At the other end, there are a similar number of stores in more disadvantaged areas. The bulk lies in the middle and this group is generally more cashed up than it was before COVID.
The customers who are highly sensitive to price increases in food will change their buying behaviour. This group is already buying less meat because of two years of sustained price rises and has probably picked up more bananas and avocados than usual – given these two items have significantly come down in price.
Those customers are also more prone to moving to discount supermarkets – by that read Aldi – to shave some cost from the weekly shop. Cain says that while there was less discounting in the quarter, retaining some periodical discounting – like the weekly specials – would appeal to the more value-conscious customers.

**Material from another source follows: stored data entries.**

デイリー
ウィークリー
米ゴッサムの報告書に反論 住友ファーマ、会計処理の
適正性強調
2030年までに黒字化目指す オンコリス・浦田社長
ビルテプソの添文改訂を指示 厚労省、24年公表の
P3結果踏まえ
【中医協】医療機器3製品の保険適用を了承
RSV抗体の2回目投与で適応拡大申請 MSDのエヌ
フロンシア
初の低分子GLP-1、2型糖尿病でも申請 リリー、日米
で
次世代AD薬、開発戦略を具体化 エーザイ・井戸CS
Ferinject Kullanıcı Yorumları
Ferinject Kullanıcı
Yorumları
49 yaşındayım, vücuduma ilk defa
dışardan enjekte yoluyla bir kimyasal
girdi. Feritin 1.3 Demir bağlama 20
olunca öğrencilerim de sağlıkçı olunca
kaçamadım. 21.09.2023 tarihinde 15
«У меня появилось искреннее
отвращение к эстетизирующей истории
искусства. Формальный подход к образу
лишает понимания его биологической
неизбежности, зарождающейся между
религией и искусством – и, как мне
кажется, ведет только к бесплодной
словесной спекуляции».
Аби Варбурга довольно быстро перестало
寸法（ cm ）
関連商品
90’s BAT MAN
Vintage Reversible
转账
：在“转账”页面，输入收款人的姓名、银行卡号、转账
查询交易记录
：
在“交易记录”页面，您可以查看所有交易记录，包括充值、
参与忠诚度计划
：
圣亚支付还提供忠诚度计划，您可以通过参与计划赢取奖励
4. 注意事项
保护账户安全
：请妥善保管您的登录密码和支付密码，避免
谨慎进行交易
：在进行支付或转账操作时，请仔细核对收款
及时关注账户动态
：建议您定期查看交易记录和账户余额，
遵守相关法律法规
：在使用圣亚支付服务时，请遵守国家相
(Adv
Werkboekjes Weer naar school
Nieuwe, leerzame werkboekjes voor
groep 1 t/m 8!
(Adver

But this exercise has been complicated by availability problems that have plagued the wider industry.
‘Forecasting sales for supermarkets is like “throwing a dart at a cockroach on the wall”.’
Supply chain gridlock was a feature of Coles’ March quarter. The post-COVID demand has collided with the war in Europe, a lockdown in China and a number of massive weather events across Australia that have savaged logistics networks.
A shortage of workers thanks to almost no immigration have only added to the woes of moving product and getting into stores.
Cain, who distinctly avoids crystal ball gazing, doesn’t want to predict when the supply chain will return to normal but he doesn’t see the problems disappearing before the end of the calendar year.
But he is hoping that the quarter to March, which he described as “the most disrupted (quarter) we have encountered so far”, will be the worst of it.
Not only did Coles incur COVID costs of $65 million during the quarter compared with $10 million in the previous March quarter, it also sustained a $30 million cost hit from the floods.
The supermarket division’s sales performance for the quarter was a respectable 3.9 per cent rise on a like for like basis. But it is difficult to know what the market was expecting in these unusual times.
As one analyst quipped, forecasting sales for supermarkets is like “throwing a dart at a cockroach on the wall”.